5 Tips To Successfully Setting Up AWS Glue with Amazon Redshift

Don’t fall into the traps I did…

End of the year usually brings some extra time to work on something that you want to do but don’t have to do right away. For me that has been largely related to and around Amazon Web Services Glue. It’s a fairly new product that introduces a fully managed Extract Transform Load (ETL) solution. It is very dynamic and even generates column mappings from one data store to the new creation and automatically scales, provisions and runs ETL jobs for you without you having to designate resources or scale things up and down to handle different loads.

It also helps generate python scripts that will handle the execution of that job you setup. It’s a pretty slick tool especially if you’ve tried to do any custom ETL solutions beforehand, and it’s dirt cheap as most AWS products seem to be.

As I’ve been setting it up and starting to play with it I ran into a whole bunch of snags with permissions and setup things, it was a bit of a pain so if you are reading this and frustrated, I was too. The errors are pretty clear but they aren’t always that helpful.

#1 AWSGlueServiceRole

This tripped me up more than anything, and of course it was an IAM role that I had to figure out. I kept getting a IAM role error denoting that I didn’t have proper permissions and it wasn’t working, even though I had the GlueServiceRole and S3 permissions attached as policies to the role.

What I later found out is that you have to name it exactly “AWSGlueServiceRole” in order for it to work properly. Something about that prefix is built into AWS systems so they can have permission to create, run and do things. So when you have name fields check and make sure you are naming things correctly..

You can exclude the AmazonRedshiftFullAccess Role if you are not using redshift…

#2 VPC Endpoints

In order for AWS Glue to run it uses s3 for a bunch of things like storing progress on jobs and bookmarking things or creating a place to store the databases it creates.

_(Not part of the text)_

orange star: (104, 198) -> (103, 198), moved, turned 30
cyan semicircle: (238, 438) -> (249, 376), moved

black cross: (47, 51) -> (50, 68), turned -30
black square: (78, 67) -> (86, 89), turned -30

  • Note; databases in this case are just what they call the output of a crawler where it basically stores the database schema, so all the columns and their corresponding data types.

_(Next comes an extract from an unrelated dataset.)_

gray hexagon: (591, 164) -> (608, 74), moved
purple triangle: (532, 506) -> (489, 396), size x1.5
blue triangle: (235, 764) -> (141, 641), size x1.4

You need to make sure you have an endpoint in your VPC settings that gives access to s3 so it can all tie together and work properly. It usually defaults to this when it’s setup but make sure you check it here.

search in services for VPC
select endpoints on the left hand column
check your specified endpoint to make sure s3 is enabled, you can check the policy too

#3 Add Your Subnet Groups To Your Route Table

This was the real kicker, the last thing I had to change to get it all to work. It was one little setting that I had to read through docs to find and figure out how to change. It’s quite simple too. I won’t bore you with ALL the details but basically your VPC endpoint is accessed by your subnet groups and those groups need to be added to a “routing table” to tell the vpc endpoint that it can access the requested resources, in this case s3.

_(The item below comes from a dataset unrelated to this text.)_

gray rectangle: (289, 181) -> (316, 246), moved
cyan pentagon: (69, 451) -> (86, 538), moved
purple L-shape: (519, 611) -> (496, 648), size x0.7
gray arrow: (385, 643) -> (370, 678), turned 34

Basically you need to follow these screenshots to double check your settings.

select subnets
navigate to correct subnet group in question, select route table and make sure it’s added to the route table that is referenced in your VPC and your VPC endpoint

#4 Create Self Referencing VPC Security Group

Next up you need to make a VPC security group that is self referencing. Basically that means you need to have a new security group that only references its self to give access to your redshift or db instance. It’s a weird technicality that I honestly don’t fully understand but it’s in AWS documentation and it’s required to work and make it work.

It’s pretty simple you just have to create a new group, and add a new inbound rule that references the name of the vpc security group. Pretty simple to execute.

create the security group
edit the inbound rules to have the source of custom with the name of the security group, the sg-id

#5 Add Self Referencing VPC Security Group to Cluster Properties

Last thing that tripped me up was getting that security group added in the right place. You have to add it as a reference in Redshift for you to be able to connect and have the benefits of the self referencing security group you just set up, otherwise it wouldn’t do you any good.

It’s simple too, just takes a couple clicks.

Navigate to redshift and select your clusters
In the cluster settings choose modify
In the modify settings select the new security group you created. This window is a multi select input so make sure you hold down command (mac) or control (windows) to select both security groups that need access.

Once you’ve done that you should be good to go! You’ll be ready to set up your instances and run crawlers and jobs in glue. You’ll have to add the connection to glue and test it but with those settings above in place everything will work great! Happy ETL’ing.